The linear regression model captures the underlying trend in the dataset, as evidenced by an R^2 value of 0.9414. This indicates that approximately 94.14% of the variation in the target variable is explained by the model. The RMSE of 6146.92 suggests that the typical prediction error is $6,146.92.

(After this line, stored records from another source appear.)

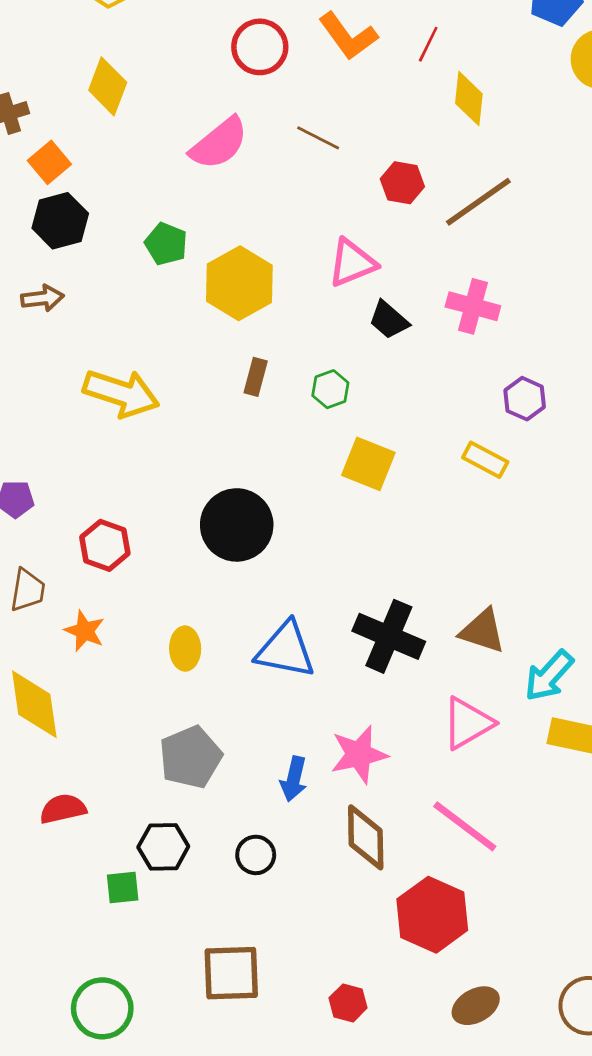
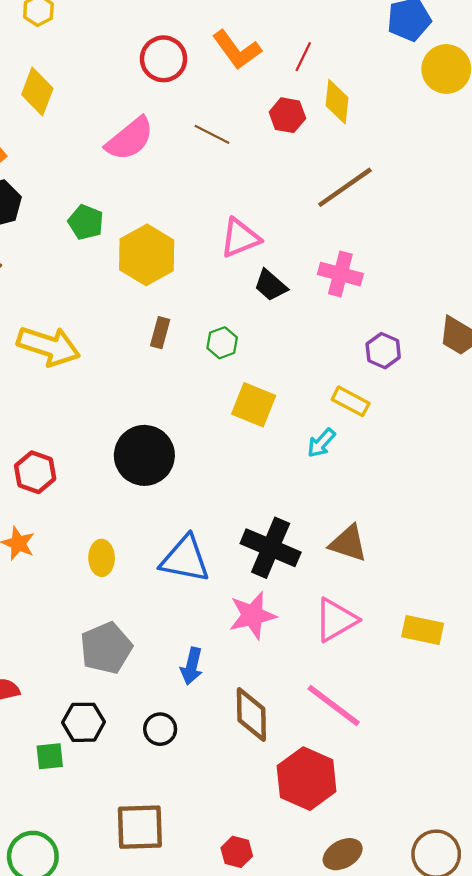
red hexagon: (402, 183) -> (287, 115), moved
cyan arrow: (549, 676) -> (321, 443), moved, size x0.7
pink star: (359, 754) -> (253, 615), moved

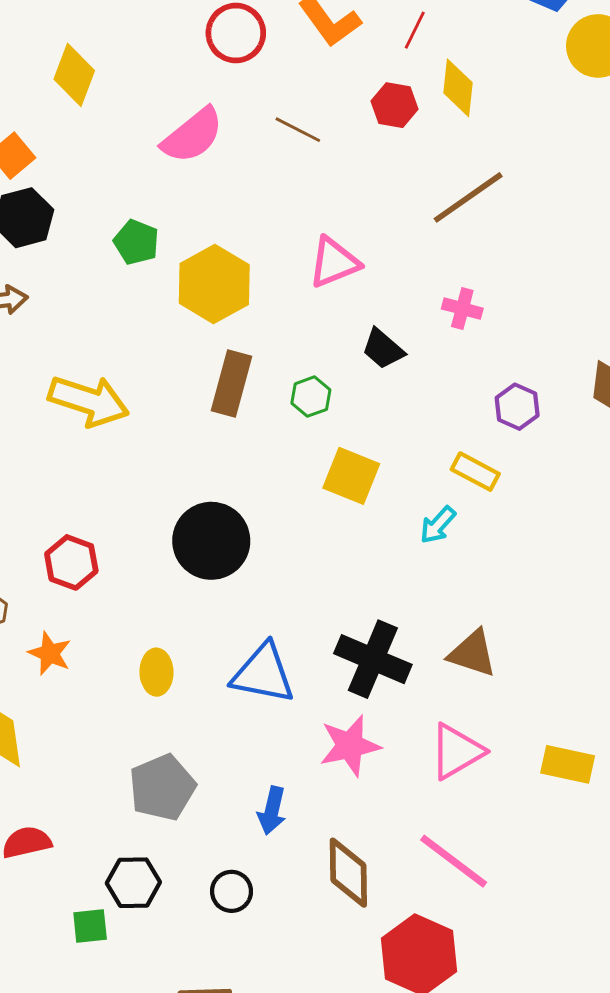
pink cross: (340, 274) -> (462, 309), size x0.7
black trapezoid: (271, 285) -> (383, 349), moved
brown rectangle: (160, 333) -> (231, 384), size x1.6

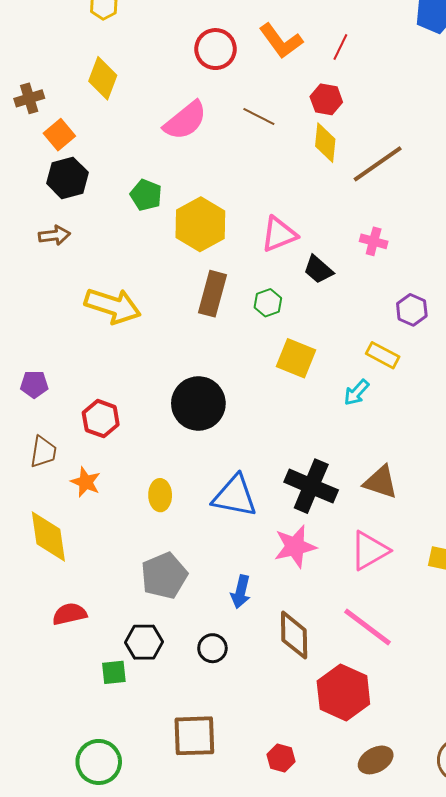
yellow diamond: (458, 88) -> (325, 143), moved
pink triangle: (334, 262) -> (279, 234), moved

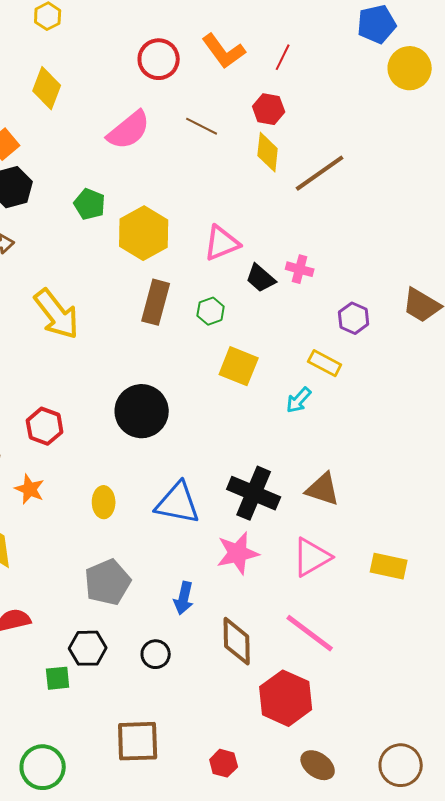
pink cross: (374, 241) -> (300, 269), moved
yellow arrow: (113, 306) -> (57, 314), turned 34
brown ellipse: (376, 760) -> (318, 765), turned 64

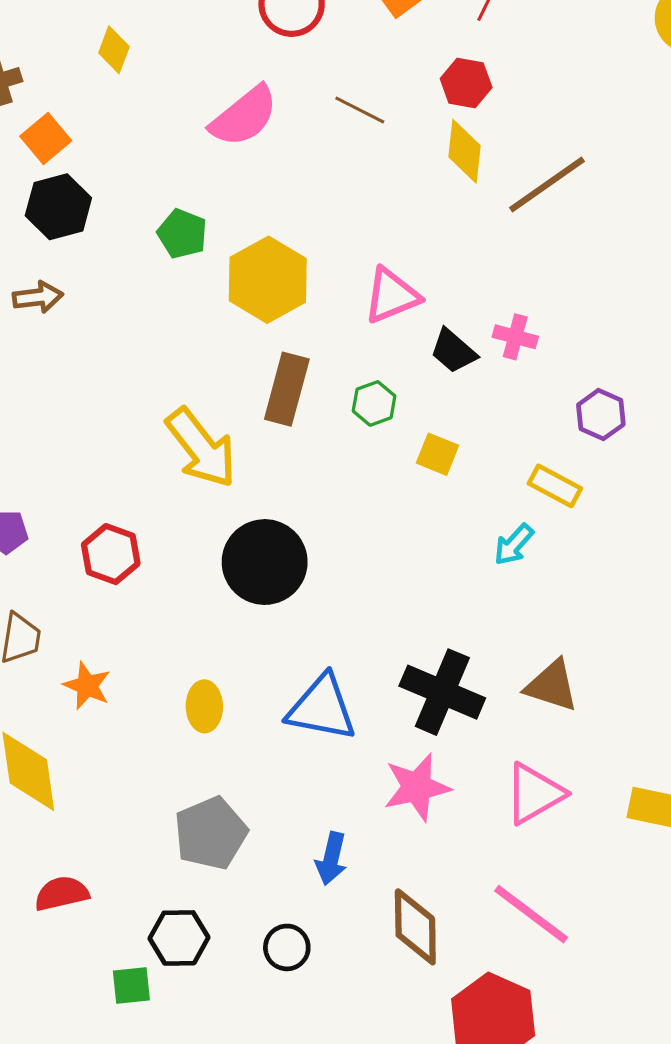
yellow diamond: (47, 88) -> (114, 50), size x0.7
yellow arrow: (57, 314) -> (201, 448), moved
yellow square: (239, 366) -> (438, 454), moved, size x0.7
red hexagon: (45, 426) -> (111, 554), moved

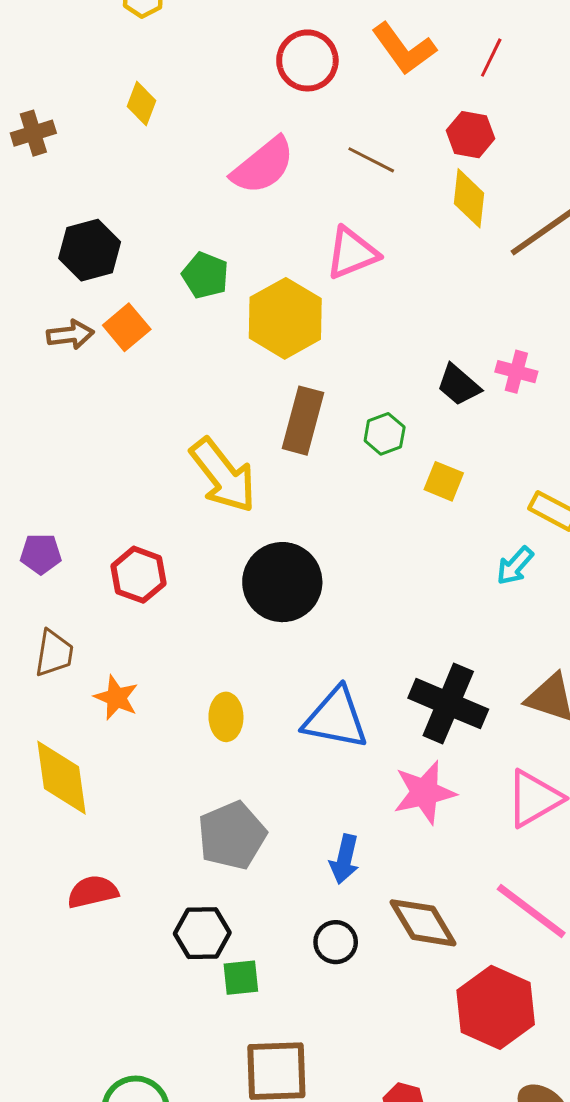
orange square: (46, 139) -> (127, 327), moved
pink triangle: (392, 296) -> (352, 253), moved
brown diamond: (415, 927) -> (423, 923), turned -30
black circle: (287, 947) -> (336, 942), moved
green square: (131, 986) -> (241, 978), moved

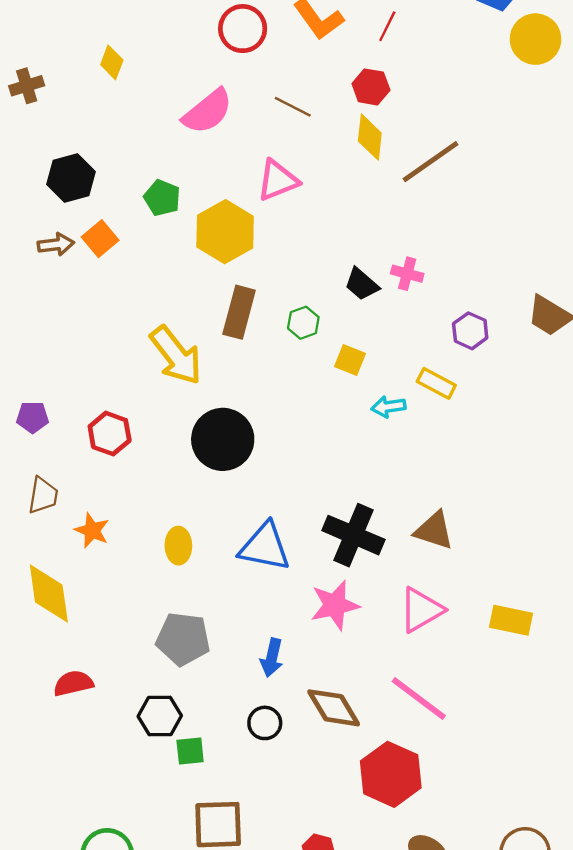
cyan arrow: (515, 566) -> (388, 407), moved, turned 40
gray pentagon: (232, 835) -> (183, 639), turned 30

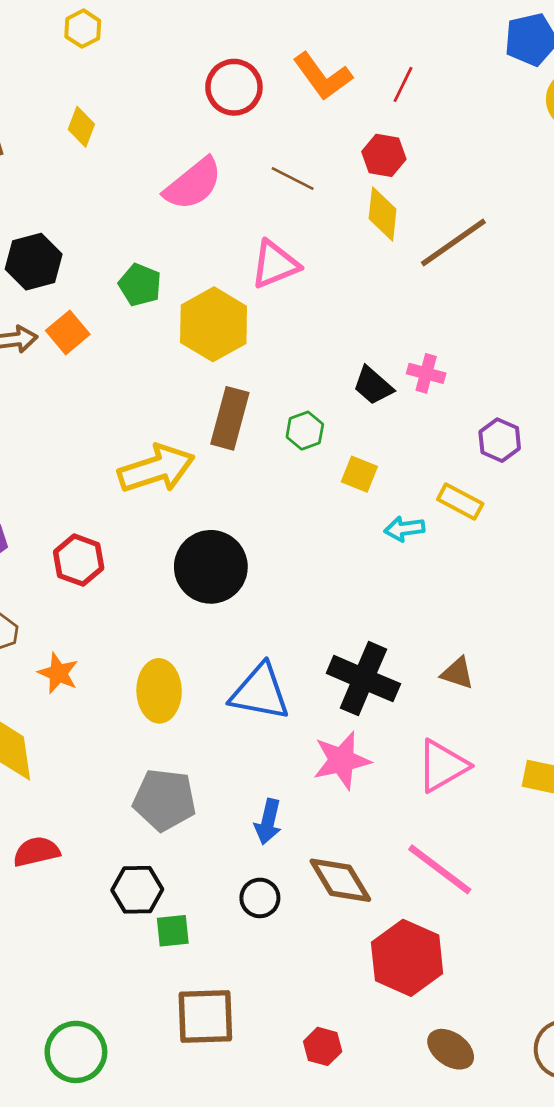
yellow arrow: (176, 355) -> (156, 469), turned -70
brown triangle: (434, 530) -> (457, 673), size x0.7
yellow ellipse: (178, 546) -> (159, 691), size x1.4

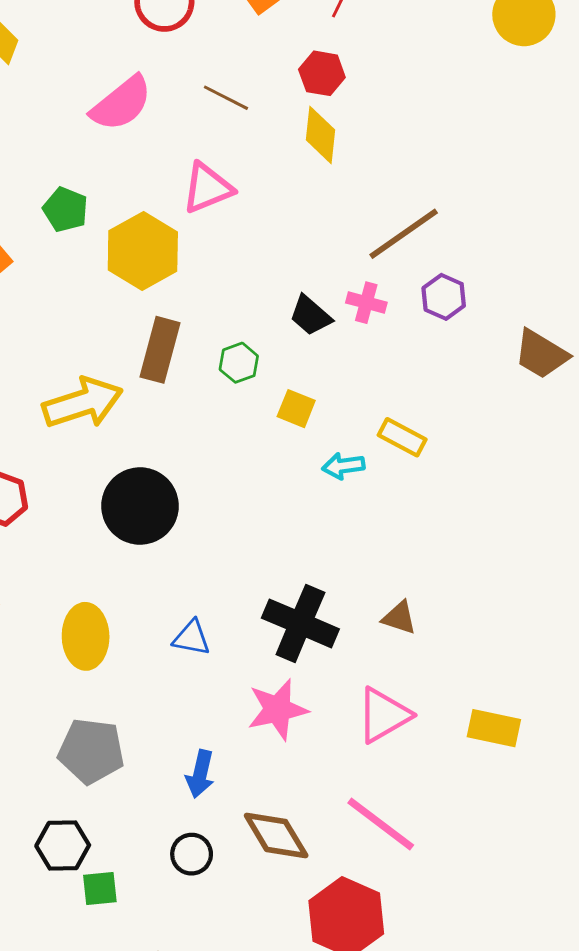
brown line: (453, 243) -> (404, 234), moved
purple hexagon: (500, 440) -> (444, 297), moved
blue triangle: (260, 692) -> (192, 638), size x0.6

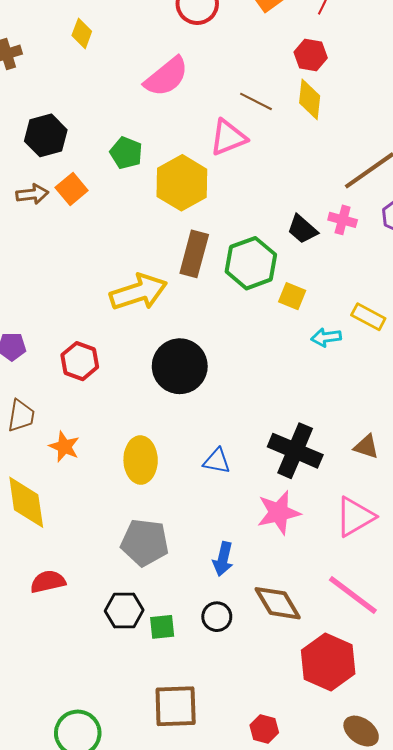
brown line: (226, 98) -> (256, 101), moved
green hexagon: (239, 363) -> (251, 263), size x1.8
green square: (100, 889) -> (162, 627), moved

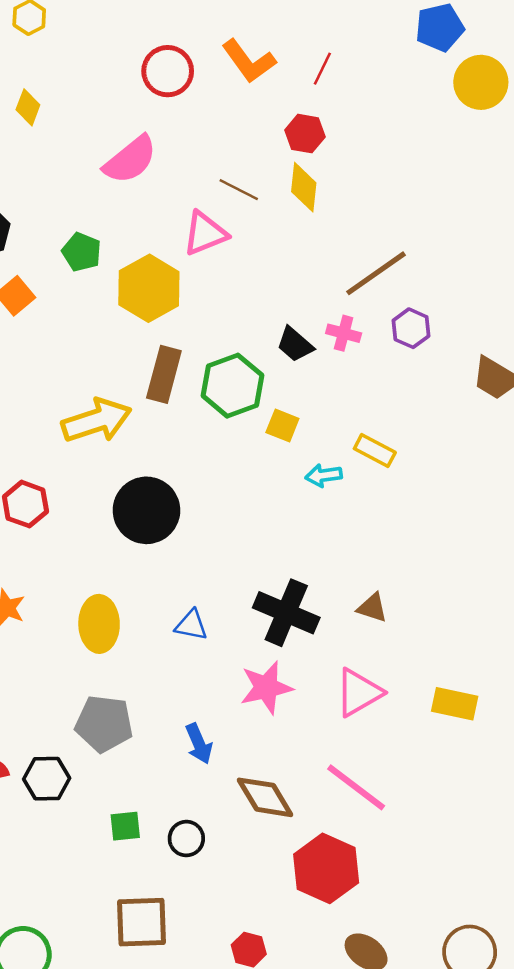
blue arrow: (223, 559) -> (199, 744), turned -36
black hexagon: (124, 610) -> (47, 779), moved
black circle: (217, 617) -> (186, 839), moved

When to Use Linear Regression?

Linear Regression is a versatile tool used in various scenarios, including:

Predictive Modeling: When you need to make predictions based on historical data, such as forecasting sales, predicting house prices, or estimating a patient's recovery time.
Understanding Relationships: To analyze and understand the relationships between variables, such as assessing the impact of advertising spending on sales.
Simplifying Complex Data: Linear Regression provides a straightforward way to model and understand relationships even in complex datasets.

Conclusion

In this chapter, we've explored the fundamental concept of Linear Regression, from understanding its principles to implementing it in Python. Linear Regression is a cornerstone of Machine Learning, and mastering it opens doors to more advanced techniques and predictive modeling. In our next part, we'll dive into the world of Logistic Regression, a powerful tool for classification tasks. Until then, continue your journey into the dynamic landscape of Machine Learning!